[MATERIAL PROVIDED Boundary: Start]
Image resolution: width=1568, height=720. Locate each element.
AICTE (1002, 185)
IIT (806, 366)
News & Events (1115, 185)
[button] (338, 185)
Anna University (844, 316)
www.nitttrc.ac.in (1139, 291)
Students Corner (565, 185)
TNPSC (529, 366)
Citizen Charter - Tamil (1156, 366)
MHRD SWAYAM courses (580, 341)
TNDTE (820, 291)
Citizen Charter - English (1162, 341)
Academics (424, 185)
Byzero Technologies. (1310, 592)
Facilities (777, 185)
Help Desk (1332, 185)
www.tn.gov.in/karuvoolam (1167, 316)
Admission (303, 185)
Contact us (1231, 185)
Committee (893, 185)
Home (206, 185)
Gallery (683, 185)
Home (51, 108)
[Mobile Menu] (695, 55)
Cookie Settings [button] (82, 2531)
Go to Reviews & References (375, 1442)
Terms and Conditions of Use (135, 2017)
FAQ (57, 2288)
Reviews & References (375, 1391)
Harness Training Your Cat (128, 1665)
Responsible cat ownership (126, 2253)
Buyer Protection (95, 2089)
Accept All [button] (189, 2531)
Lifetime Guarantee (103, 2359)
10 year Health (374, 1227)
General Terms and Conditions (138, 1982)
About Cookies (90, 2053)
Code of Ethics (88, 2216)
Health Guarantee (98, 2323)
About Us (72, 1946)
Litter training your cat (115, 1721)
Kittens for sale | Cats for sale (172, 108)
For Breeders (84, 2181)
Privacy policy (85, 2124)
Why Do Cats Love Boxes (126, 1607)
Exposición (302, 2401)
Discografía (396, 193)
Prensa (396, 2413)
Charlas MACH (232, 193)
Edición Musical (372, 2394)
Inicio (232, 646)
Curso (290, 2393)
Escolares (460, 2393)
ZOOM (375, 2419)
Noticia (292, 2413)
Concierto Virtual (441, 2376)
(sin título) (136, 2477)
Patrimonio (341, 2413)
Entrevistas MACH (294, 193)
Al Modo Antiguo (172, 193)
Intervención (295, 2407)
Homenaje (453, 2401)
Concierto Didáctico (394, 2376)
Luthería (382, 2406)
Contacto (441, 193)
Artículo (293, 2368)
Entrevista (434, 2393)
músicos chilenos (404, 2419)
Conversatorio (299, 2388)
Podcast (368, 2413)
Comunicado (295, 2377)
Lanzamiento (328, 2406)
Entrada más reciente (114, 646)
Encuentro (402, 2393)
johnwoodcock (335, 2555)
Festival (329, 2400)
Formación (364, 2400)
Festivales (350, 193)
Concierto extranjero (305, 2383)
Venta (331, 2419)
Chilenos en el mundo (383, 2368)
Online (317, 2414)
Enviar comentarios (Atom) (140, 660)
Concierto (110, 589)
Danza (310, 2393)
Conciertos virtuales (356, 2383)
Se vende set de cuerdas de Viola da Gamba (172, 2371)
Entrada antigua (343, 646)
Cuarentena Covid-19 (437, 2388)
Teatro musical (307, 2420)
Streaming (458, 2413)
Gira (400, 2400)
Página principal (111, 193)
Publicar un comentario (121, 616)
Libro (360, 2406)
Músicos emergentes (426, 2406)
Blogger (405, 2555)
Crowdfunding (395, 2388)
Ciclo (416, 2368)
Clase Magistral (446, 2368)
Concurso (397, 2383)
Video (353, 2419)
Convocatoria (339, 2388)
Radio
[MATERIAL PROVIDED Boundary: End]
● YOUR INSTRUCTIONS:
For each line of the material that includes the word "button", make a copy.

● RESPONSE AREA:
[button] (338, 185)
Cookie Settings [button] (82, 2531)
Accept All [button] (189, 2531)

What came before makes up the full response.